Deborah Brautigam is Professor and Director of the International Development Program at Johns Hopkins University’s School of Advanced International Studies (SAIS) in Washington, DC and the author of The Dragon’s Gift: The Real Story of China in Africa.

Table of Contents

  • Introduction
  • Who Will Feed China?
  • Long March: History of Chinese Agricultural Engagement in Africa
  • The Mountains are High and the Emperor is Far Away
  • Zombie Investments
  • Green Shoots
  • The Future
Brautigam’s book seeks to overturn several of what she cleverly calls “rural legends” — urban myths for farmers.

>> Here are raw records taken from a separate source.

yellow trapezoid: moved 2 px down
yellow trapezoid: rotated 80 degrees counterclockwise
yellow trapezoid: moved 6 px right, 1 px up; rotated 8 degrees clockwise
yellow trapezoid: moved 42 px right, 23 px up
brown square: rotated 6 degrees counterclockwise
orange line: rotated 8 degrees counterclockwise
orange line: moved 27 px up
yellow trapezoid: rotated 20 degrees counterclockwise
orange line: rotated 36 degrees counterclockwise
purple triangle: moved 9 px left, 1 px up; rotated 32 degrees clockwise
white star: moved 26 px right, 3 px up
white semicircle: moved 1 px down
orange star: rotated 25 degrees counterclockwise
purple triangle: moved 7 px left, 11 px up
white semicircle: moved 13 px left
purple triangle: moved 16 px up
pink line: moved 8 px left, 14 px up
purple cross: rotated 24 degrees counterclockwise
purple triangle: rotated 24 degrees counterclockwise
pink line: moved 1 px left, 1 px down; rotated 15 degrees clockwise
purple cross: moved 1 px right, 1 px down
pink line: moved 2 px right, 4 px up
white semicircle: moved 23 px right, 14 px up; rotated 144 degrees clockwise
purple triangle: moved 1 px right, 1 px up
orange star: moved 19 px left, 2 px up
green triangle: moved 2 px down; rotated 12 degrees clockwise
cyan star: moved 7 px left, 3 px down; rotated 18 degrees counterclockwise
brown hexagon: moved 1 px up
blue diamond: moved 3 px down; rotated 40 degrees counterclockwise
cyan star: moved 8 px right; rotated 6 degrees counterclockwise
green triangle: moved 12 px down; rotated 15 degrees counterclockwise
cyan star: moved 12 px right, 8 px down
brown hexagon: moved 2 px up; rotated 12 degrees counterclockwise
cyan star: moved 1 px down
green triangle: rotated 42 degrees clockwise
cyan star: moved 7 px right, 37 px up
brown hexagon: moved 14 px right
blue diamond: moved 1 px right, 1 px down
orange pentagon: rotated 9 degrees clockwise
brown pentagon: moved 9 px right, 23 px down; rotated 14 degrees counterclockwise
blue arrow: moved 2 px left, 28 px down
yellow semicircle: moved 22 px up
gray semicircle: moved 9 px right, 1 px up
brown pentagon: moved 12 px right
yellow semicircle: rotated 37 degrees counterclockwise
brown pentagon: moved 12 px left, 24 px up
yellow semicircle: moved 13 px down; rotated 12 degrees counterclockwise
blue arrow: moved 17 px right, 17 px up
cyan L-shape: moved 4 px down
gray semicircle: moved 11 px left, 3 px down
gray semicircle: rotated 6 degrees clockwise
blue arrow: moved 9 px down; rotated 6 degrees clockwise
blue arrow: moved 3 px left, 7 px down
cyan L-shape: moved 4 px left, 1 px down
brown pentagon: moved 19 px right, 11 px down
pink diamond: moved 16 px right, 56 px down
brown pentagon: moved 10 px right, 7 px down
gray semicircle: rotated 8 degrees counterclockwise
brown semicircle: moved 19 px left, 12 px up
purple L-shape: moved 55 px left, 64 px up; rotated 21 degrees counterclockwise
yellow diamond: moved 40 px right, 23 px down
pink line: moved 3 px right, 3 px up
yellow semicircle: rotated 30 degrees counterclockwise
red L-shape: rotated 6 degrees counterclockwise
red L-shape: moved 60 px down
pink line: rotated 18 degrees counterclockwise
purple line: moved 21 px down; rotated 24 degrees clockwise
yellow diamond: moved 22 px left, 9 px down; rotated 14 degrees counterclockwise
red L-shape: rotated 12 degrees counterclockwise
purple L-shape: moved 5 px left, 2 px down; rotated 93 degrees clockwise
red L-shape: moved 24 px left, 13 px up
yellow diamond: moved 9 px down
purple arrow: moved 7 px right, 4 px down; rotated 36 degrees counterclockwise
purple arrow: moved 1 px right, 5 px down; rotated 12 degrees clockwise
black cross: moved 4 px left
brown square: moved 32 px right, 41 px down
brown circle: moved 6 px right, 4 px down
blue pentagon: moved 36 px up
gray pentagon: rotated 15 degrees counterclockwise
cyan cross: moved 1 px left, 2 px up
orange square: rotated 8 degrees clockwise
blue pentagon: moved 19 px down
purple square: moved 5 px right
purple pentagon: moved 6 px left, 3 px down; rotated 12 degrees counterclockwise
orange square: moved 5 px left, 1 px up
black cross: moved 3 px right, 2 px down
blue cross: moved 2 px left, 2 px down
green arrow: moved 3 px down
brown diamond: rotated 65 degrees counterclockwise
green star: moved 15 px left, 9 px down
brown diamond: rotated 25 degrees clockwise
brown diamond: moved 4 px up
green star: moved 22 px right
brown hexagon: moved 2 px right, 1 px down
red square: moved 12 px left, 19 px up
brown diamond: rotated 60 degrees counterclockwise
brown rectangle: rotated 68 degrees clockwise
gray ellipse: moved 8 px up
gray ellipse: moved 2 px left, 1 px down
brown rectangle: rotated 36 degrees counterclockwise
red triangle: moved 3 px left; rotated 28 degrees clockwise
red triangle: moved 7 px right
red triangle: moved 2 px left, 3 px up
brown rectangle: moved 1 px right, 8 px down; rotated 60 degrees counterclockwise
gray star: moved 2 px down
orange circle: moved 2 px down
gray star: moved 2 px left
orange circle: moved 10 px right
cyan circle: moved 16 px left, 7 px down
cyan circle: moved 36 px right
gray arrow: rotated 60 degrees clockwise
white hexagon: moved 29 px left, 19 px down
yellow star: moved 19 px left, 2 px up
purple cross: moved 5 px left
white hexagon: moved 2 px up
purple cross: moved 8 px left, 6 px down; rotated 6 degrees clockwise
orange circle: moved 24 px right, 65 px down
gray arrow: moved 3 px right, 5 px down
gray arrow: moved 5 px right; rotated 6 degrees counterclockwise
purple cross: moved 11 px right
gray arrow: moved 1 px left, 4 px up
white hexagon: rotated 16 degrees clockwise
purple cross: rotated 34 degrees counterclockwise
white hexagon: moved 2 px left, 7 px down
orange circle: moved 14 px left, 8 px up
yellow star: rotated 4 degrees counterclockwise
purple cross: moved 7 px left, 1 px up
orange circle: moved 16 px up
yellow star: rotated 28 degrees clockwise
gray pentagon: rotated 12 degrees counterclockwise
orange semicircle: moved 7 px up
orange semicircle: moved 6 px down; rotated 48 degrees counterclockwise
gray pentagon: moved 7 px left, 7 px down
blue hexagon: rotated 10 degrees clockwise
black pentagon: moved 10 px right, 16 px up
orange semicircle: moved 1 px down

  1. One is that the Chinese have acquired large tracts of land in Africa, something she finds categorically false. According to her, for example, ZTE’s supposed 3m hectares turned out to be a tiny 200 hectares. As so often, the company made grandiose claims that bore no relation to African realities. “It illustrates the sometimes surprisingly unrealistic scale of ambition of entrepreneurial Chinese with little or no experience in Africa,” she writes, arguing that journalists and academics have too often taken hearsay as fact. 
  2. The second myth is that the push into Africa is state-driven. There is, she says, “not an organised attempt by the Chinese government to acquire land”. That will strike some as controversial. The FT itself wrote in 2008 about a Chinese Ministry of Agriculture proposal to boost Chinese food security by securing large overseas farms, including in Africa. Brautigam takes issue with the article, and others like it, which she links to a third myth: that China intends to exports large numbers of Chinese displaced farmers abroad. “As of 2015,” she writes, “there is no evidence that anything like this is happening.” 
  3.  Finally, she argues, there is no truth to the idea that Africa is being used to export food to China. If only it could, she suggests. In general, costs are too high and yields too low to make such a proposition feasible. When she asks a Chinese manager of the 630-hectare China-Zambia Friendship Farm if he exports wheat, corn and soybeans to China, he points to the fact that Zambia is landlocked and its transport costs high. “If you grow food in Zambia to send to China, you will lose money,” he says. “Food in China is very cheap compared to here.”